#### LISTED RECORDS
------------------------

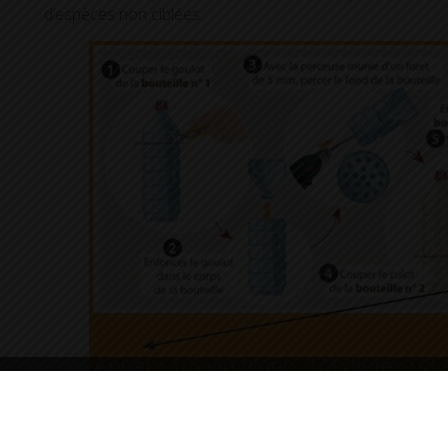
d’espèces non ciblées.
okies and gives you control over what you want to activate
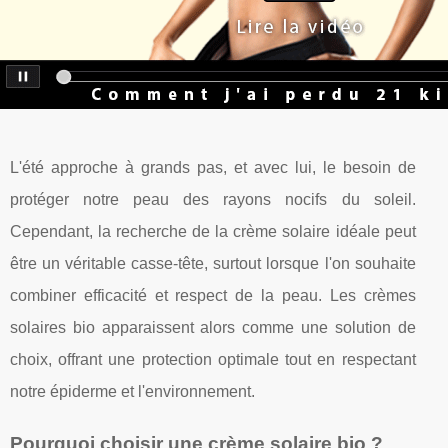
L'été approche à grands pas, et avec lui, le besoin de
protéger notre peau des rayons nocifs du soleil.
Cependant, la recherche de la crème solaire idéale peut
être un véritable casse-tête, surtout lorsque l'on souhaite
combiner efficacité et respect de la peau. Les crèmes
solaires bio apparaissent alors comme une solution de
choix, offrant une protection optimale tout en respectant
notre épiderme et l'environnement.
Pourquoi choisir une crème solaire bio ?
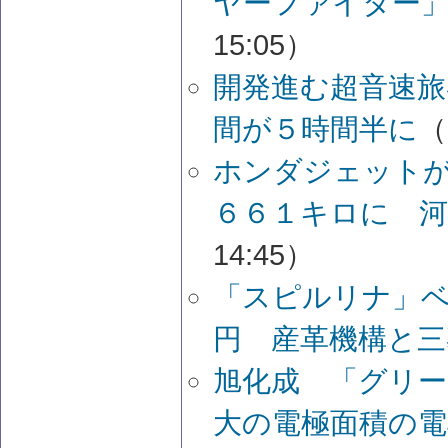
ヤーファイター」
15:05）
開発進む超音速
間が５時間半に
（
ホンダジェット
６６１キロに 河
14:45）
「スピルリナ」
円 産革機構と三
旭化成 「グリー
大の電極面積の電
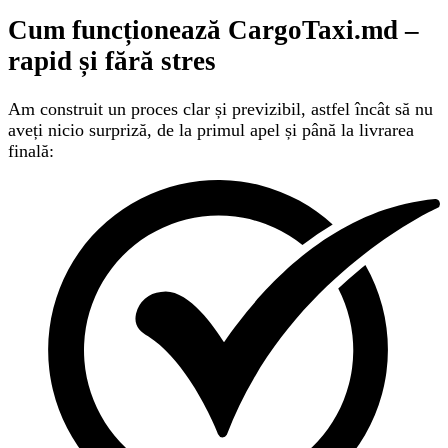
Cum funcționează CargoTaxi.md –
rapid și fără stres
Am construit un proces clar și previzibil, astfel încât să nu
aveți nicio surpriză, de la primul apel și până la livrarea
finală:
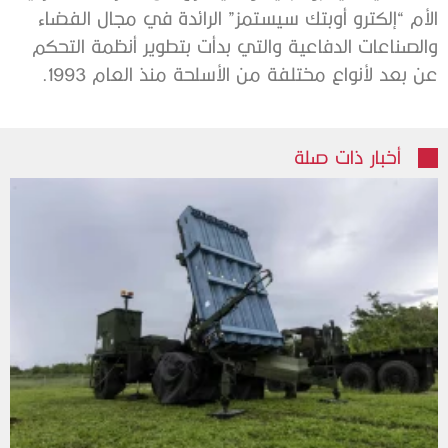
الأم “إلكترو أوبتك سيستمز” الرائدة في مجال الفضاء
والصناعات الدفاعية والتي بدأت بتطوير أنظمة التحكم
عن بعد لأنواع مختلفة من الأسلحة منذ العام 1993.
أخبار ذات صلة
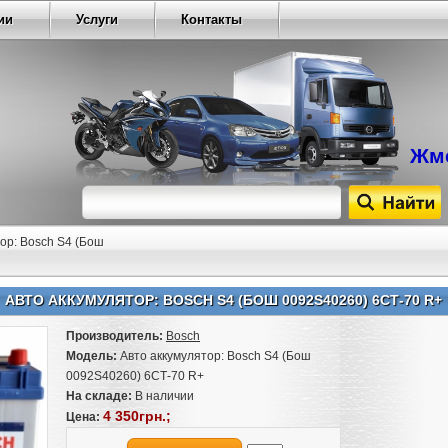
ии
Услуги
Контакты
Жме
ор: Bosch S4 (Бош
АВТО АККУМУЛЯТОР: BOSCH S4 (БОШ 0092S40260) 6СТ-70 R+
Производитель:
Bosch
Модель:
Авто аккумулятор: Bosch S4 (Бош
0092S40260) 6СТ-70 R+
На складе:
В наличии
4 350грн.;
Цена:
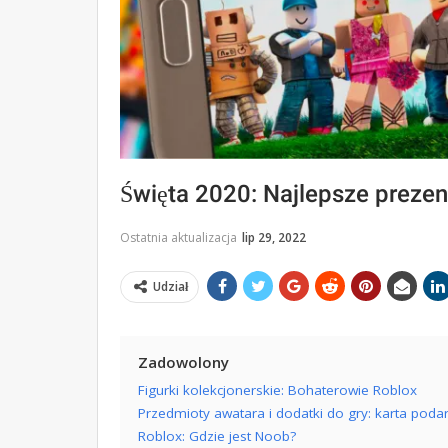
Święta 2020: Najlepsze prezen
Ostatnia aktualizacja
lip 29, 2022
Udział
Zadowolony
Figurki kolekcjonerskie: Bohaterowie Roblox
Przedmioty awatara i dodatki do gry: karta po
Roblox: Gdzie jest Noob?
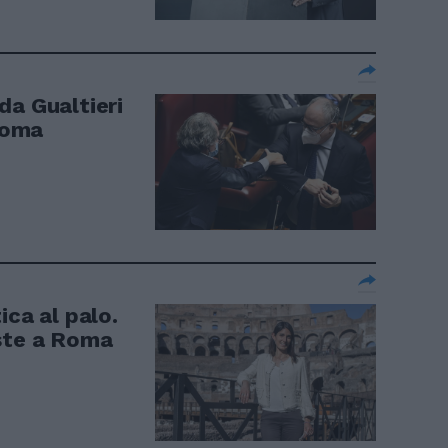
da Gualtieri
 Roma
ica al palo.
este a Roma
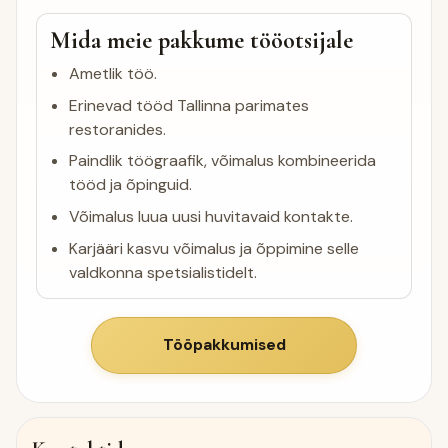
Mida meie pakkume tööotsijale
Ametlik töö.
Erinevad tööd Tallinna parimates
restoranides.
Paindlik töögraafik, võimalus kombineerida
tööd ja õpinguid.
Võimalus luua uusi huvitavaid kontakte.
Karjääri kasvu võimalus ja õppimine selle
valdkonna spetsialistidelt.
Tööpakkumised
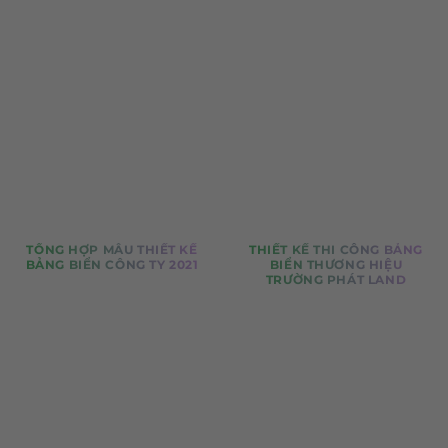
TỔNG HỢP MẪU THIẾT KẾ
THIẾT KẾ THI CÔNG BẢNG
BẢNG BIỂN CÔNG TY 2021
BIỂN THƯƠNG HIỆU
TRƯỜNG PHÁT LAND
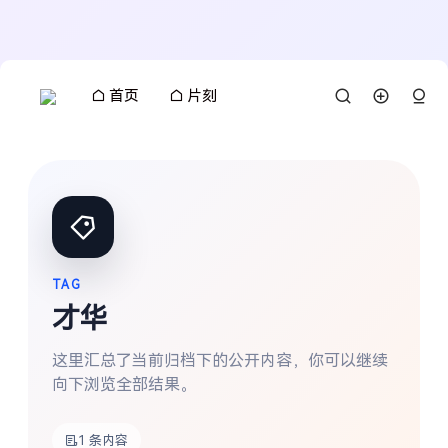
首页
片刻
TAG
才华
这里汇总了当前归档下的公开内容，你可以继续
向下浏览全部结果。
搜索
1 条内容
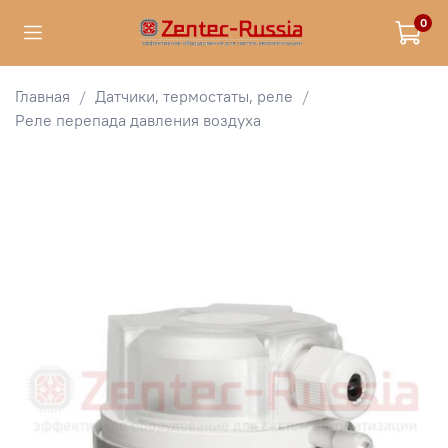
0
Главная
Датчики, термостаты, реле
Реле перепада давления воздуха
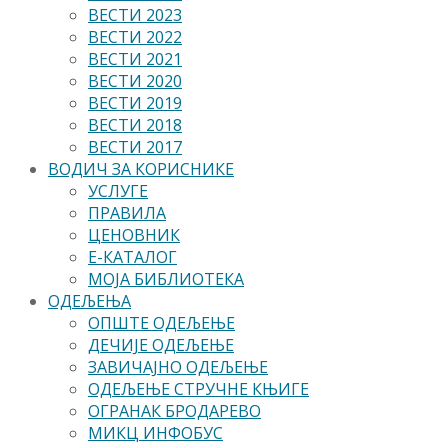
ВЕСТИ 2023
ВЕСТИ 2022
ВЕСТИ 2021
ВЕСТИ 2020
ВЕСТИ 2019
ВЕСТИ 2018
ВЕСТИ 2017
ВОДИЧ ЗА КОРИСНИКЕ
УСЛУГЕ
ПРАВИЛА
ЦЕНОВНИК
Е-КАТАЛОГ
МОЈА БИБЛИОТЕКА
ОДЕЉЕЊА
ОПШТЕ ОДЕЉЕЊЕ
ДЕЧИЈЕ ОДЕЉЕЊЕ
ЗАВИЧАЈНО ОДЕЉЕЊЕ
ОДЕЉЕЊЕ СТРУЧНЕ КЊИГЕ
ОГРАНАК БРОДАРЕВО
МИКЦ ИНФОБУС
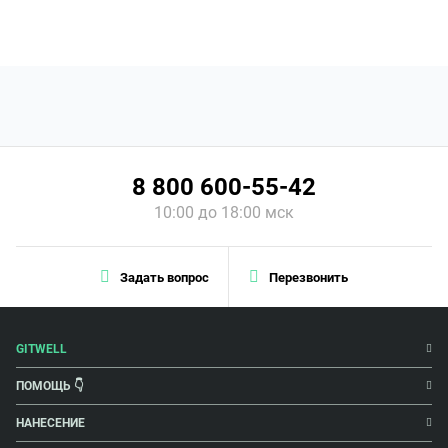
8 800 600-55-42
10:00 до 18:00 мск
Задать вопрос
Перезвонить
GITWELL
ПОМОЩЬ 👇
НАНЕСЕНИЕ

------------------------

#### BRIEF
From the first line to the last, output the records exactly without pictures.

#### REPLY
d’espèces non ciblées.
okies and gives you control over what you want to activate
L'été approche à grands pas, et avec lui, le besoin de
protéger notre peau des rayons nocifs du soleil.
Cependant, la recherche de la crème solaire idéale peut
être un véritable casse-tête, surtout lorsque l'on souhaite
combiner efficacité et respect de la peau. Les crèmes
solaires bio apparaissent alors comme une solution de
choix, offrant une protection optimale tout en respectant
notre épiderme et l'environnement.
Pourquoi choisir une crème solaire bio ?
ヤーファイター」
15:05）
開発進む超音速
間が５時間半に
（
ホンダジェット
６６１キロに 河
14:45）
「スピルリナ」
円 産革機構と三
旭化成 「グリー
大の電極面積の電
Cum funcționează CargoTaxi.md –
rapid și fără stres
Am construit un proces clar și previzibil, astfel încât să nu
aveți nicio surpriză, de la primul apel și până la livrarea
finală:
الأم “إلكترو أوبتك سيستمز” الرائدة في مجال الفضاء
والصناعات الدفاعية والتي بدأت بتطوير أنظمة التحكم
عن بعد لأنواع مختلفة من الأسلحة منذ العام 1993.
أخبار ذات صلة
ии
Услуги
Контакты
Жме
ор: Bosch S4 (Бош
АВТО АККУМУЛЯТОР: BOSCH S4 (БОШ 0092S40260) 6СТ-70 R+
Производитель:
Bosch
Модель:
Авто аккумулятор: Bosch S4 (Бош
0092S40260) 6СТ-70 R+
На складе:
В наличии
4 350грн.;
Цена:
Święta 2020: Najlepsze prezen
Ostatnia aktualizacja
lip 29, 2022
Udział
Zadowolony
Figurki kolekcjonerskie: Bohaterowie Roblox
Przedmioty awatara i dodatki do gry: karta po
Roblox: Gdzie jest Noob?
da Gualtieri
 Roma
ica al palo.
este a Roma
Mida meie pakkume tööotsijale
Ametlik töö.
Erinevad tööd Tallinna parimates
restoranides.
Paindlik töögraafik, võimalus kombineerida
tööd ja õpinguid.
Võimalus luua uusi huvitavaid kontakte.
Karjääri kasvu võimalus ja õppimine selle
valdkonna spetsialistidelt.
Tööpakkumised
TỔNG HỢP MẪU THIẾT KẾ
THIẾT KẾ THI CÔNG BẢNG
BẢNG BIỂN CÔNG TY 2021
BIỂN THƯƠNG HIỆU
TRƯỜNG PHÁT LAND
首页
片刻
TAG
才华
这里汇总了当前归档下的公开内容，你可以继续
向下浏览全部结果。
搜索
1 条内容
0
Главная
Датчики, термостаты, реле
Реле перепада давления воздуха
ВЕСТИ 2023
ВЕСТИ 2022
ВЕСТИ 2021
ВЕСТИ 2020
ВЕСТИ 2019
ВЕСТИ 2018
ВЕСТИ 2017
ВОДИЧ ЗА КОРИСНИКЕ
УСЛУГЕ
ПРАВИЛА
ЦЕНОВНИК
Е-КАТАЛОГ
МОЈА БИБЛИОТЕКА
ОДЕЉЕЊА
ОПШТЕ ОДЕЉЕЊЕ
ДЕЧИЈЕ ОДЕЉЕЊЕ
ЗАВИЧАЈНО ОДЕЉЕЊЕ
ОДЕЉЕЊЕ СТРУЧНЕ КЊИГЕ
ОГРАНАК БРОДАРЕВО
МИКЦ ИНФОБУС
8 800 600-55-42
10:00 до 18:00 мск
Задать вопрос
Перезвонить
GITWELL
ПОМОЩЬ 👇
НАНЕСЕНИЕ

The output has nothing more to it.